Material provided
Start of Block

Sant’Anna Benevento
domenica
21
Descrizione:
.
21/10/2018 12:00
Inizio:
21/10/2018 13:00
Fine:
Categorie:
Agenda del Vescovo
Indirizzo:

End of Block

Task instructions
Repeat each record verbatim.

Your solution
Sant’Anna Benevento
domenica
21
Descrizione:
.
21/10/2018 12:00
Inizio:
21/10/2018 13:00
Fine:
Categorie:
Agenda del Vescovo
Indirizzo:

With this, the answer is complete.